Jeder Tag und jede Fütterung bestärkt den Truthahn in der Ansicht, dass der Bauer offensichtlich nur sein Wohlergehen im Sinn hat. Das alles ändert sich allerdings am Tag vor Thanksgiving. Unser kluger Truthahn muss erkennen, dass er nur deshalb immer so reichlich gefüttert wurde, um am Ende selbst verspeist zu werden.

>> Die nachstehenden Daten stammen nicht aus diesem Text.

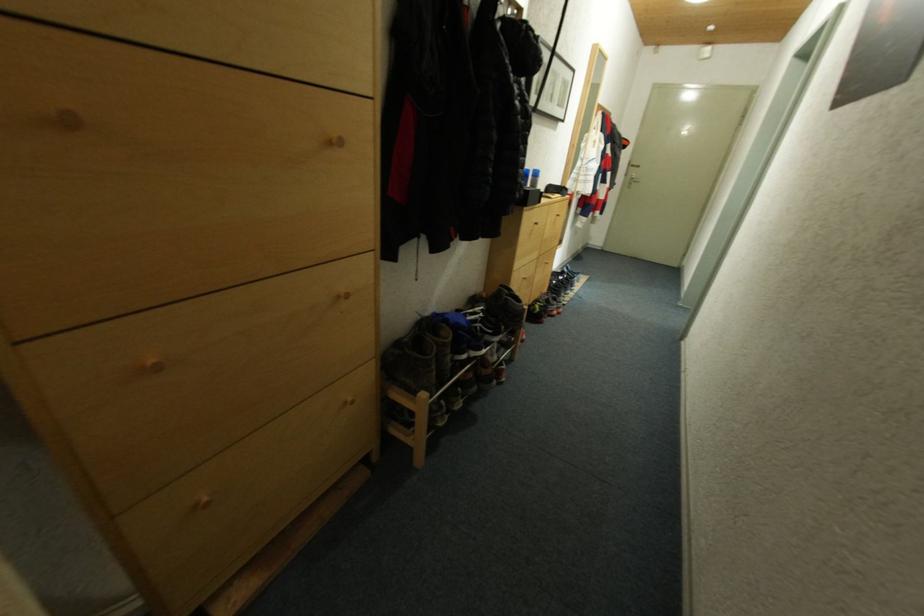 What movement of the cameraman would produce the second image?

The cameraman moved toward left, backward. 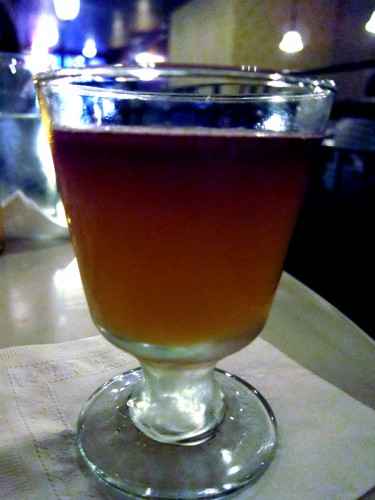 Locate an element on the screen. napkin is located at coordinates 51,442. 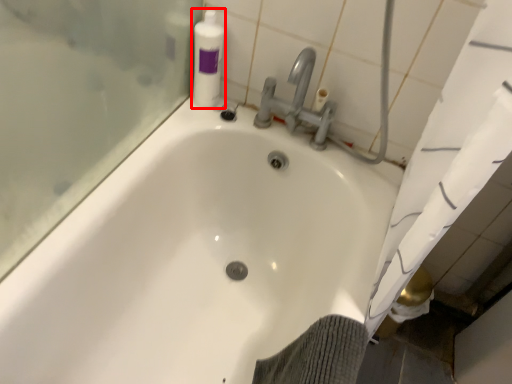 Question: From the image's perspective, where is cleaning product (annotated by the red box) located relative to bathtub?

Choices:
 (A) above
 (B) below

Answer: (A) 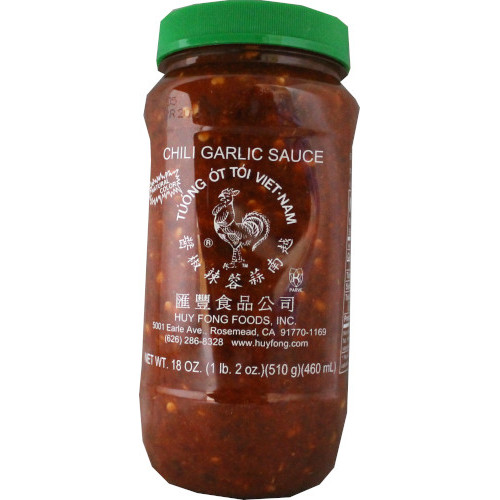 In order to click on bottle of sauce in this screenshot , I will do `click(266, 428)`.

Das Truthahn-Paradox stammt vom Finanzmathematiker und Buchautor Nassim Nicholas Taleb, der auch das Konzept des "Black Swans", also des schwarzen Schwans, geprägt hat. Unter einem Black-Swan-Event versteht man ein stark negatives und sehr unwahrscheinliches Ereignis, das nicht vorherzusehen war.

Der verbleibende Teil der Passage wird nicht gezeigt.